Using new statistical methods to detect mismatches between linguistic and genetic histories in East Timor, preliminary findings

Colloquium by Prof. Dr. Marian Klamer and Dr. Phillip Endicott


Time: Tuesday, 8th June 2021, 11am sharp

Speaker: Prof. Dr. Marian Klamer and Dr. Phillip Endicott

Title: Using new statistical methods to detect mismatches between linguistic and genetic histories in East Timor, preliminary findings.

Zoom: https://zoom.us/j/96024533724?pwd=RFNiMGJ4Ky9iU29WaGJ1MGZMWWsrZz09

Meeting-ID: 960 2453 3724
Password: 188918

A compelling motivation for combining the study of population genetics and linguistics is that languages have communities of speakers, and demographic information about those communities can provide crucial insights into the process of language change. To be informative about the history of interaction between different language communities the model must take into account components of horizontal transmission in linguistic and genetic data sets, via the analogous processes of contact-induced change and admixture. 

Contact linguistics recognises a continuum of horizontal transfer scenarios, from simple cultural contact to bilingualism and language shift, each of which should have a demographic correlate amenable to study using population genetics.
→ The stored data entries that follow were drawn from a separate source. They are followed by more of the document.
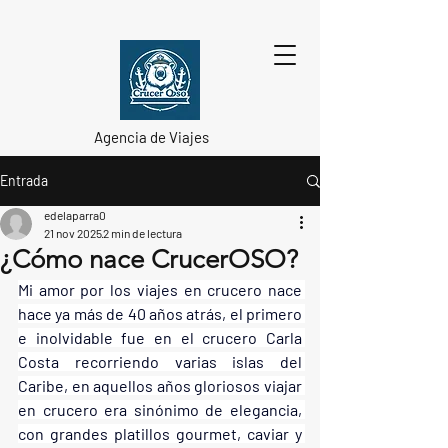
Agencia de Viajes
Entrada
edelaparra0
21 nov 2025
2 min de lectura
¿Cómo nace CrucerOSO?
Mi amor por los viajes en crucero nace 
hace ya más de 40 años atrás, el primero 
e inolvidable fue en el crucero Carla 
Costa recorriendo varias islas del 
Caribe, en aquellos años gloriosos viajar 
en crucero era sinónimo de elegancia, 
con grandes platillos gourmet, caviar y 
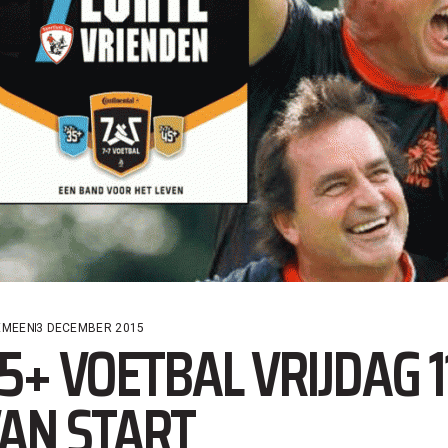
EMEEN
3 DECEMBER 2015
5+ VOETBAL VRIJDAG 
AN START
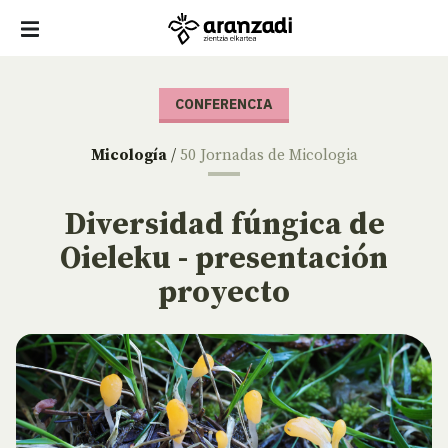
CONFERENCIA
Micología
/
50 Jornadas de Micologia
Diversidad fúngica de
Oieleku - presentación
proyecto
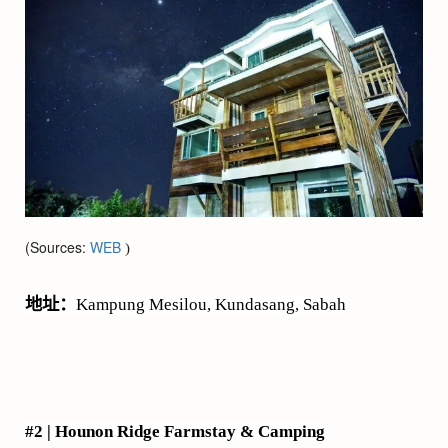
(Sources:
WEB
)
地址：
Kampung Mesilou, Kundasang, Sabah
#2 | Hounon Ridge Farmstay & Camping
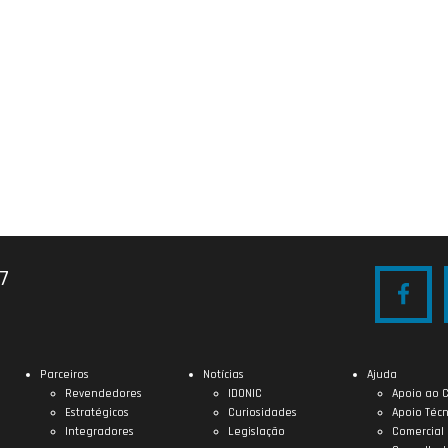
27
Parceiros
Notícias
Ajuda
Revendedores
IDONIC
Apoio ao C
Estratégicos
Curiosidades
Apoio Técn
Integradores
Legislação
Comercial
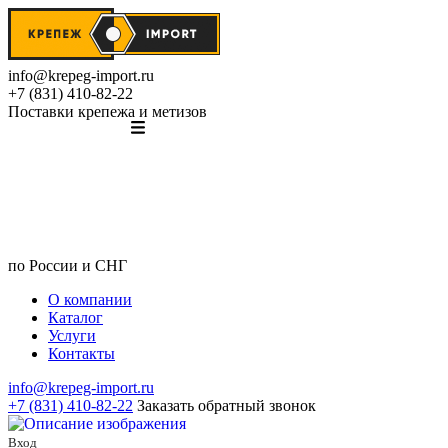
info@krepeg-import.ru
+7 (831) 410-82-22
Поставки крепежа и метизов
по России и СНГ
О компании
Каталог
Услуги
Контакты
info@krepeg-import.ru
+7 (831) 410-82-22
Заказать обратный звонок
Вход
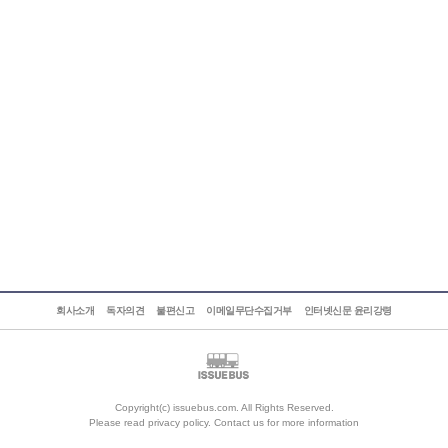
회사소개
독자의견
불편신고
이메일무단수집거부
인터넷신문 윤리강령
Copyright(c) issuebus.com. All Rights Reserved.
Please read privacy policy. Contact us for more information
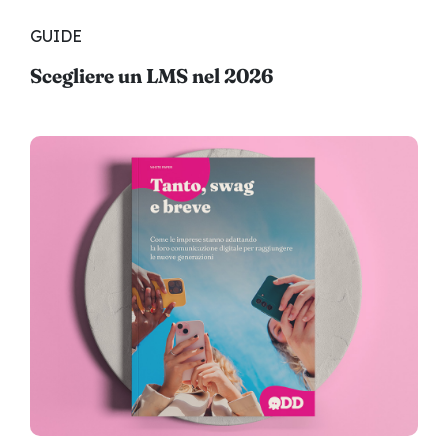
GUIDE
Scegliere un LMS nel 2026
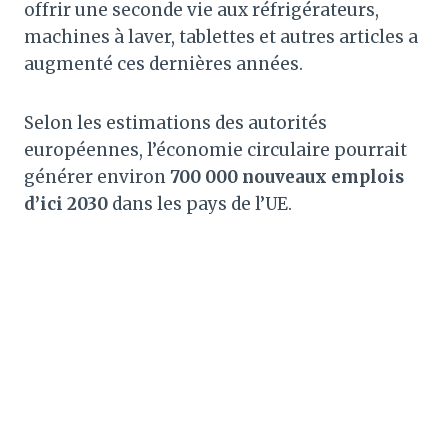
offrir une seconde vie aux réfrigérateurs,
machines à laver, tablettes et autres articles a
augmenté ces dernières années.
Selon les estimations des autorités
européennes, l’économie circulaire pourrait
générer environ
700 000 nouveaux emplois
d’ici 2030
dans les pays de l’UE.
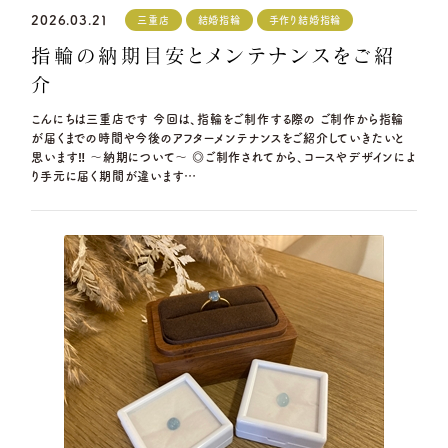
2026.03.21
三重店
結婚指輪
手作り結婚指輪
指輪の納期目安とメンテナンスをご紹
介
こんにちは三重店です 今回は、指輪をご制作する際の ご制作から指輪
が届くまでの時間や今後のアフターメンテナンスをご紹介していきたいと
思います‼ ～納期について～ ◎ご制作されてから、コースやデザインによ
り手元に届く期間が違います…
The best place to study these processes is in an ongoing contact zone between different language families, where sharp lexical and grammatical contrasts make identification of borrowed words and structures relatively easy to detect. One such place is East Timor, home to a bewildering diversity of languages of two distinct families and where the relative isolation of these small-scale, oral, societies is anticipated to lead to the retention of genetic signals that can distinguish mismatches to linguistic histories.

Here, we explore the application of Directed-Acyclic-Graphs (DAGs), to both genetic and linguistic data from four Timor-Alor-Pantar and five Malayo-Polynesian speaking communities of East Timor. These statistical models can overcome the limitations of methods based on bifurcating trees, which are often an incorrect representation of population and language histories. DAGs are computationally feasible for a large number of populations enabling detection of significant discrepancies between genetic and linguistic histories that can then be investigated using expert modelling.